You probably aren't approaching retirement age for a long time so you have the time value of money working for you. Over the many decades I've been an investor I've seen boom and bust but overall a nice steady gain that allowed me to retire at an obscenely early age and devote more time to farming which sure as shooting isn't a get rich quick job for most of us.
I also like what Will Rogers said in the 1920's. "Buy land. They stopped making it." He is also credited with an old joke. The broker showed me his yacht at the marina. I asked where the customers yachts were.
 
   / Learning about the stock market #26  
Some things I have learned about the stock market:

Individual stock trading - You will be competing against professionals who have been trading stocks all day long for years - How smart are you and how quickly can you learn this. Also, legal or not, people have inside information that drives the market.

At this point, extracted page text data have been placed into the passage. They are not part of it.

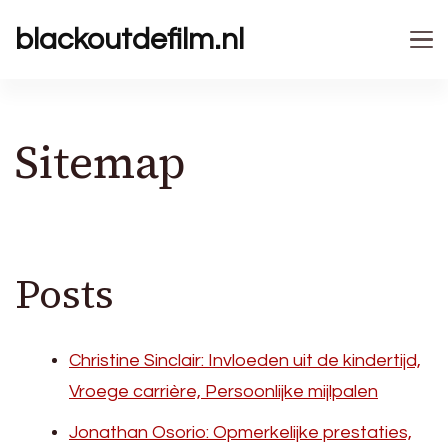
blackoutdefilm.nl
Sitemap
Posts
Christine Sinclair: Invloeden uit de kindertijd,
Vroege carrière, Persoonlijke mijlpalen
Jonathan Osorio: Opmerkelijke prestaties,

Mutual Funds and Money Managers - In a given year, because of fees, 70% to 80% of funds and managers will underperform a no-load index fund. Over a longer period a higher percentage will underperform index funds. Most of my stock market investment is now in index funds. Lowers stress levels and you don't need to deal with brokers or agents.

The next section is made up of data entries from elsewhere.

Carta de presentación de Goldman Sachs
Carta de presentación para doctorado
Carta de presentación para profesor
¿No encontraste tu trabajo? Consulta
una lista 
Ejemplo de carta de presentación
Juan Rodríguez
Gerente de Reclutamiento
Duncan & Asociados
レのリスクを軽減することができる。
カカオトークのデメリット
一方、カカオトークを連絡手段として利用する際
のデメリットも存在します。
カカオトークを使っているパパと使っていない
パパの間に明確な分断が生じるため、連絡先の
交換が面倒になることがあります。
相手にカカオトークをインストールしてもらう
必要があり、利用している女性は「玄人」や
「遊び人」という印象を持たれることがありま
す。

Volatility - The stock market history says it is the lowest risk place to have money for long term investment (10 years or more). If you need the money in the near term, risk goes up as the duration shortens. The stock market is not the place to have money you will need in the next few years.
 
   / Learning about the stock market #27  
Fees will take a lot of your growth. Low cost funds like vanguard or fidelity will help with this. For funds look a total stock market fund, international, and bond in the % that works for you.
I can say I had a fund manager who was taking fees on top of the fund fees. Which really cut into our growth. We moved out money out of there and went with fidelity.
Individual stocks can make you rich but it can also crash you fast. That is the reasoning behind the funds.
Advisers some will charge a % of the account, cuts into your growth.
Like they say on boggleheads investing is boring, get three funds, put money into it for a long time don't mess with it. its not timing the market its time in the market.
 
   / Learning about the stock market #28  
Fees will take a lot of your growth. Low cost funds like vanguard or fidelity will help with this. For funds look a total stock market fund, international, and bond in the % that works for you.
I can say I had a fund manager who was taking fees on top of the fund fees. Which really cut into our growth. We moved out money out of there and went with fidelity.
Individual stocks can make you rich but it can also crash you fast. That is the reasoning behind the funds.
Advisers some will charge a % of the account, cuts into your growth.
Like they say on boggleheads investing is boring, get three funds, put money into it for a long time don't mess with it. its not timing the market its time in the market.

Truth.

RSKY
 
   / Learning about the stock market #29  
Rainy day here...
How many remember the early days of the World Wide Web?...before the graphic interface of http there were lots of Usenet groups and dial up bulletin boards dedicated to the stock market and tracking stocks etc...
Back then rules were fairly strict about posting Off Topic (O/T) messages...

Here is a trivia question about the bygone era...

What three letters of the alphabet were accepted at the beginning of off topic or semi-related stock market missives? and what is the significance? (hint "O", or "T" are not them)...
 
   / Learning about the stock market #30  
More on the efficient market hypothesis from Ben Carson via Mark Perry -- 503 Service Temporarily Unavailable. The "experts" in this case are the managers of university endowments.